特に、分散して発光させれば事足りる場所には積極的に利用することが省エネに貢献します。一般家庭照明には有効です。
しかし、強い点光源が必要な場合はLDEはむきません。例えば、投影装置の光源には限界があります。大電流で溶解破壊があれば火災の原因と成りえますから、単球での自動車前照灯光源にもむきません。1灯式でなく多灯式として分散しなければ必要光束を得られません。

LEDは面発光ではなく点発光ですが、小型分散することにより、面光源には有効です。LED式のディスプレイがその例です。

LEDの発光電源は直流電源しか使用できません。ですから、電灯線を電源とするLED電球には、内部に直流返還のための電子回路が組み込まれています。

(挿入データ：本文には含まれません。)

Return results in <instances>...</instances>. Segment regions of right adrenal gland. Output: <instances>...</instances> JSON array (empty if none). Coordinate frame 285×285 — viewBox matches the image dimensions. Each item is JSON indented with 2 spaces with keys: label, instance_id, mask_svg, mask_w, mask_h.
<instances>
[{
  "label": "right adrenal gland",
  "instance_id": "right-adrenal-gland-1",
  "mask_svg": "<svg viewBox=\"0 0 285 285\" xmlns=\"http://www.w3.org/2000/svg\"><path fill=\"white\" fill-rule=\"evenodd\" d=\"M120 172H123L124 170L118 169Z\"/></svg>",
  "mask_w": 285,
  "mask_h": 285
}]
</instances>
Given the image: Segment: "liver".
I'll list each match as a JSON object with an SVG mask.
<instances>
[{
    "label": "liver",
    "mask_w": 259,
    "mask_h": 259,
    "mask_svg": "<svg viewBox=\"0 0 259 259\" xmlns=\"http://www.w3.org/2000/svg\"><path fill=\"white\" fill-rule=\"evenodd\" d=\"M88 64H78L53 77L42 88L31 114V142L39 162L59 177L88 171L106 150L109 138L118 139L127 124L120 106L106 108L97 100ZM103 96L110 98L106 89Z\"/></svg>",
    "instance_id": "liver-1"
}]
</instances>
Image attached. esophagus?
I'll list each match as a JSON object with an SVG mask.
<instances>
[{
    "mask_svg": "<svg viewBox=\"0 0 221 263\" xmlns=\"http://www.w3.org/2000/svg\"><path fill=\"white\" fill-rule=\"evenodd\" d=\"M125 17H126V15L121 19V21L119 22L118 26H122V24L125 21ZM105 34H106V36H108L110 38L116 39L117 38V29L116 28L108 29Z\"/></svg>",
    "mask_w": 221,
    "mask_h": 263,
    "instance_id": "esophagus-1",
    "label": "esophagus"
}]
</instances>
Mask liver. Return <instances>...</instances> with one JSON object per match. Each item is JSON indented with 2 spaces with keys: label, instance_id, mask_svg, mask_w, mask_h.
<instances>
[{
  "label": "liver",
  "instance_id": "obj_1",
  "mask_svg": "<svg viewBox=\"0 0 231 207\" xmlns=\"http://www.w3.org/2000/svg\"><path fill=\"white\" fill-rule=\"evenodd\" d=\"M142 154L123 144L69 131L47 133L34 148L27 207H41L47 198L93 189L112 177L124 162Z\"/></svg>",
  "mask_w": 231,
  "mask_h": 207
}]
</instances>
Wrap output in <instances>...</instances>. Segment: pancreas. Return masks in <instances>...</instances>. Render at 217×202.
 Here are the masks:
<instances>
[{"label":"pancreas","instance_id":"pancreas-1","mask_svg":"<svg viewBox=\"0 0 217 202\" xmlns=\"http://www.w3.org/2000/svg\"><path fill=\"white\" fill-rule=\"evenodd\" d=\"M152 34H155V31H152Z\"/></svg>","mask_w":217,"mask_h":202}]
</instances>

ここにコストがかかります。

多灯式を実現するために多くのLEDに直流電源を供給する電子回路を集中型として普及していますが、コストを無視して、一つづつのLEDに対し直流返還電子回路を当てればランニングコストを大幅に低減できる使い方があります。

イルミネーションLEDに「砲弾型」と呼ばれる種類があります。
一番初めに実用化したLEDで、リモコンの発光部(赤外線)や、そこいら中のイルミネーションに使用されているLEDのことです。これは、ほとんど発熱しない電流で発光するように作られていますので、触っても熱を感じません。これを分散型電源回路で大量に使用するのです。
元々寿命が長いLEDですが、万が一、一つが点灯しなくても他のLEDが光っておれば全体の光量の変化は少ないです。この方式は信号機に使用されつつあります。元電源さえ失わなければ、ほとんどメンテナンスなしで大丈夫です。
道路トンネル照明、自動車前照灯等、安全確保のための光源には非常に有効です。
とくに、無人化を要する場所には最適な光源で、海上航路標識ブイ、原子力施設、山小屋の照明が考えられます。

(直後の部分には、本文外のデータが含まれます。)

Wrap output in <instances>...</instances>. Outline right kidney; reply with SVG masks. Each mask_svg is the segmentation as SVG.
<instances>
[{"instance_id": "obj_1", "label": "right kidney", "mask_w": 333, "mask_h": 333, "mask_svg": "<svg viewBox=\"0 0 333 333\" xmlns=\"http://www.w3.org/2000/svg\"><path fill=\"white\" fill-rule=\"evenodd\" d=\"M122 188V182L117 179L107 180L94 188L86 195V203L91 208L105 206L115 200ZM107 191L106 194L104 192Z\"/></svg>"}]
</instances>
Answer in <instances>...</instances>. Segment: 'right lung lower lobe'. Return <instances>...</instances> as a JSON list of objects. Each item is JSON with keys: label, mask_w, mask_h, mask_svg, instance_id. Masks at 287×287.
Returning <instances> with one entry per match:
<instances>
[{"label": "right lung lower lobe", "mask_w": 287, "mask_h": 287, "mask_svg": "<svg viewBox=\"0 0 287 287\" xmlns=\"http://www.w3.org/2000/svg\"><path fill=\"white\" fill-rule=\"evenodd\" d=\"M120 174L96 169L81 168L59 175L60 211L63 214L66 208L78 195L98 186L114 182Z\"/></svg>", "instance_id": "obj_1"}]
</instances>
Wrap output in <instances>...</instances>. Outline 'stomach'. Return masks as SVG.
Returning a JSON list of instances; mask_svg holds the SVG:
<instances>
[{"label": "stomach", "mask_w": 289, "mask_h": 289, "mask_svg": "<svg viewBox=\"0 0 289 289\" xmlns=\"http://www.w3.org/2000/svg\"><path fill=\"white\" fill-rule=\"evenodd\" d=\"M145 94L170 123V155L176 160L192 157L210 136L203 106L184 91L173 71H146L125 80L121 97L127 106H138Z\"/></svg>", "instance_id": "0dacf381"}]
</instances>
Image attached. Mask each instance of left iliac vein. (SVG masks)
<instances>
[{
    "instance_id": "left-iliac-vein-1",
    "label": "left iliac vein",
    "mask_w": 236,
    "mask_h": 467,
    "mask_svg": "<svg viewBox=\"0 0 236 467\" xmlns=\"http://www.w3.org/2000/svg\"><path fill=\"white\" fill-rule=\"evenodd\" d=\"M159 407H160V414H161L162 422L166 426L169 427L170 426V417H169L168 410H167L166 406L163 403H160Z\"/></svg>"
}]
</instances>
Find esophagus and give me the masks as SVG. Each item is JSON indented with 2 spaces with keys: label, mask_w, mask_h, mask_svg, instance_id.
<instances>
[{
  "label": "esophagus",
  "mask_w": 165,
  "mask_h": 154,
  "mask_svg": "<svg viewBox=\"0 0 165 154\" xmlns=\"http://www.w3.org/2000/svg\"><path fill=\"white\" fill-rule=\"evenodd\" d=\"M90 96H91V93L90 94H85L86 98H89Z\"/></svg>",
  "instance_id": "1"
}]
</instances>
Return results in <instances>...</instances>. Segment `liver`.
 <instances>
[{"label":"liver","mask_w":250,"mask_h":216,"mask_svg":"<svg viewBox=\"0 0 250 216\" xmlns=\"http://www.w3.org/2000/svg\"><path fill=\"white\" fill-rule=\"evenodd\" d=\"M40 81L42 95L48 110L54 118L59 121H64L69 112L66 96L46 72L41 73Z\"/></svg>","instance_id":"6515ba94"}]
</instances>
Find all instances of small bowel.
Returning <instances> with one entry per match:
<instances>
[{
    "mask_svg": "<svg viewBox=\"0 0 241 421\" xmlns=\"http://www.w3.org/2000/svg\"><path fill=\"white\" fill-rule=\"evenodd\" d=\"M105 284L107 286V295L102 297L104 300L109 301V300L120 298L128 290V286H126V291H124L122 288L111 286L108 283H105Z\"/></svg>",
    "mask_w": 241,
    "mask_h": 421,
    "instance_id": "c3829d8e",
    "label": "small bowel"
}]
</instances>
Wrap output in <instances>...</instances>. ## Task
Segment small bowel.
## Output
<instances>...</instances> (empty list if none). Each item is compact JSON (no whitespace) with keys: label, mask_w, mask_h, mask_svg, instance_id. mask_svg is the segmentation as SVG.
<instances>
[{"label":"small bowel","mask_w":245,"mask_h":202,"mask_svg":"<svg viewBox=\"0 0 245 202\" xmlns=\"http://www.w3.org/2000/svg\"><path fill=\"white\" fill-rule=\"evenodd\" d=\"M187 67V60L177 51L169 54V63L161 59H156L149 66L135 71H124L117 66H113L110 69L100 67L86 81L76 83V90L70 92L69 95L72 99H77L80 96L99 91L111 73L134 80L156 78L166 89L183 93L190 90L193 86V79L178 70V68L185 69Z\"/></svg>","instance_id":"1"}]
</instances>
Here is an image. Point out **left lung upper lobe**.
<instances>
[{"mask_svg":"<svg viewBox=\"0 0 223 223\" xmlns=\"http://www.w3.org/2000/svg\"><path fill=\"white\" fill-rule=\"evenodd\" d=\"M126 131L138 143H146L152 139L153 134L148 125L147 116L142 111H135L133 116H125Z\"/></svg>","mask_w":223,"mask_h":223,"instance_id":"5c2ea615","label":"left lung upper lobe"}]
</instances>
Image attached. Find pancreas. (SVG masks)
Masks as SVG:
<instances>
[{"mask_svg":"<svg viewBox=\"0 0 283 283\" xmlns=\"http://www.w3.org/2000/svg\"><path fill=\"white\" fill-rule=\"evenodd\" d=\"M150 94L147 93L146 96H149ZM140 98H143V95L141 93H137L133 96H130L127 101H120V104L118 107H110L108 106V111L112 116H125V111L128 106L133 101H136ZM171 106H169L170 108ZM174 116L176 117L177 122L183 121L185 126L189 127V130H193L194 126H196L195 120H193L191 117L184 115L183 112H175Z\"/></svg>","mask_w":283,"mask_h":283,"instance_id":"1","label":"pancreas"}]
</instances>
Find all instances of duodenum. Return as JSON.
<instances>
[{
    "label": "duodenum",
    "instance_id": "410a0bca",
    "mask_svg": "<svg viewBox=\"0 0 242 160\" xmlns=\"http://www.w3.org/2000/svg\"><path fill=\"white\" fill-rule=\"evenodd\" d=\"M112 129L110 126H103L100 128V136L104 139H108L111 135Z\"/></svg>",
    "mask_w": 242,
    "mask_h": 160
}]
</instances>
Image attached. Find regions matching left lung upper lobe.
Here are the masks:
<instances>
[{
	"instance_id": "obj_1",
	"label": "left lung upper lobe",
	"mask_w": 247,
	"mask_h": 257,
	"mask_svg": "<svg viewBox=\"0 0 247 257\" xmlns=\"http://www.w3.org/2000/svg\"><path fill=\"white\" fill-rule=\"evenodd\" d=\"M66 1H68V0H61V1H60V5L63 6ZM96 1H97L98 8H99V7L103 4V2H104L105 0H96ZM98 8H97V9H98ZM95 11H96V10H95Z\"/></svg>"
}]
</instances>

「印」の光源から「照らす」光源へ利用が拡大しています。

筆者からの提案です。小学生の「豆電球と乾電池」では難しいとしても、中学生の科学に、「LEDの点灯」を導入してはいかがかなと思います。
半導体電子工学のヒレ部分を触る程度、現代技術の紹介、きっかけとしてでいいのです。半導体なしの生活はあり得ない時期を遠に過ぎています。

まとめて買えば、実用的白色LEDと電流抑制用抵抗器を含めて1セット5円にも満たないのです。